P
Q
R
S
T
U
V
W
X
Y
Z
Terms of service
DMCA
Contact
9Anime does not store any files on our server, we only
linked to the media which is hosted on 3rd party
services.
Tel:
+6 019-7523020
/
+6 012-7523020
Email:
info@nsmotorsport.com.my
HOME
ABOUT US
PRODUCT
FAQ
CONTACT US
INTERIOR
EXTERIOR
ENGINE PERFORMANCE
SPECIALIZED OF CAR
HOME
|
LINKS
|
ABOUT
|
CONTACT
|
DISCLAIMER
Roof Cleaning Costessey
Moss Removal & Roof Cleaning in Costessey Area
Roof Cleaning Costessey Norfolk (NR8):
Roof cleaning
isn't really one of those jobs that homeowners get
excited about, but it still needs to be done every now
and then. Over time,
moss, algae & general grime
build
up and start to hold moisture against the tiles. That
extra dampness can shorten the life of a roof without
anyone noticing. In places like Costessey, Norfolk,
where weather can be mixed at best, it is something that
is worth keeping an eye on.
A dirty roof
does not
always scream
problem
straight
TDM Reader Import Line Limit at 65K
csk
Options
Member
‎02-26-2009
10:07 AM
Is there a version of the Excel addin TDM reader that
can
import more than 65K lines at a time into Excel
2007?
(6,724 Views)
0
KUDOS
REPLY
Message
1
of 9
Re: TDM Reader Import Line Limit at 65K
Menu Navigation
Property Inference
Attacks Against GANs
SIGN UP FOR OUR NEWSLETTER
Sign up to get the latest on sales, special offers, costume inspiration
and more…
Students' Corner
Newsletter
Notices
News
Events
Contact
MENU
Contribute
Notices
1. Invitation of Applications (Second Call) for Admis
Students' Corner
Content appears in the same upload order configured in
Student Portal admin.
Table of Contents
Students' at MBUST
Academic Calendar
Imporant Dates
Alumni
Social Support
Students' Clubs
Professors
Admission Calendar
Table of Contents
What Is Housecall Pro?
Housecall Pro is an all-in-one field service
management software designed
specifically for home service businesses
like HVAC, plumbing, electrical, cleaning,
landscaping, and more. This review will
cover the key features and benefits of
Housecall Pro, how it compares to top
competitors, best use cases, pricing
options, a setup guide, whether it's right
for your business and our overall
---
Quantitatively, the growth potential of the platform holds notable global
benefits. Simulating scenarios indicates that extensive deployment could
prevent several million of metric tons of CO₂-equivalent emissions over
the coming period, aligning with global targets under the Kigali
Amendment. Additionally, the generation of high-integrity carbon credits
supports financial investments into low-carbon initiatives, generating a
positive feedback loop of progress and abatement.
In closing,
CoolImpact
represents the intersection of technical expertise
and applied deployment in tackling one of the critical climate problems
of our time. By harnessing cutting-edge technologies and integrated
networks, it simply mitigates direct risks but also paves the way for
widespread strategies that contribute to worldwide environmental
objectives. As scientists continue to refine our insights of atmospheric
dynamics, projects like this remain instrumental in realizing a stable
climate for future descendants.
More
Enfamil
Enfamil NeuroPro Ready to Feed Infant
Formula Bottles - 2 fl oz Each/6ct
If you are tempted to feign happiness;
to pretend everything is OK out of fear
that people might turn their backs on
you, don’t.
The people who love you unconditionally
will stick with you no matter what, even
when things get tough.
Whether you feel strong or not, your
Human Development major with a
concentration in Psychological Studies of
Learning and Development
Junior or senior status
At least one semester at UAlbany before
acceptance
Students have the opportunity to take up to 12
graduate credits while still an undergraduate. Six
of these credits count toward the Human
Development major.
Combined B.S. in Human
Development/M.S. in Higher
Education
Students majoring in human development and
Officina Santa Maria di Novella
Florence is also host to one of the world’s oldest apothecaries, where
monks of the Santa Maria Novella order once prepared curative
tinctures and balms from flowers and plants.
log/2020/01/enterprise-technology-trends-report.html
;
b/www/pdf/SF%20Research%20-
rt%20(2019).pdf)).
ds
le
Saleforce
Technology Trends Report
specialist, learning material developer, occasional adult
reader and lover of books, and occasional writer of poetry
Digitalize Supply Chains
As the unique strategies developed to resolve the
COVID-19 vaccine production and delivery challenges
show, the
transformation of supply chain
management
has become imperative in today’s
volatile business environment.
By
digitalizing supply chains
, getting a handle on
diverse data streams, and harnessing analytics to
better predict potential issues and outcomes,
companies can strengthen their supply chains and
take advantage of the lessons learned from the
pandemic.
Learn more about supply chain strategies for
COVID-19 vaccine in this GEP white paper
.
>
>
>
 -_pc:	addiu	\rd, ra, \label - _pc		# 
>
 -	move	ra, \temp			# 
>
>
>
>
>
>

**WHAT THIS TASK INVOLVES:**
Would you copy every line of the entries in which "harnessing" appears?

**WRITTEN RESPONSE:**
of our time. By harnessing cutting-edge technologies and integrated
diverse data streams, and harnessing analytics to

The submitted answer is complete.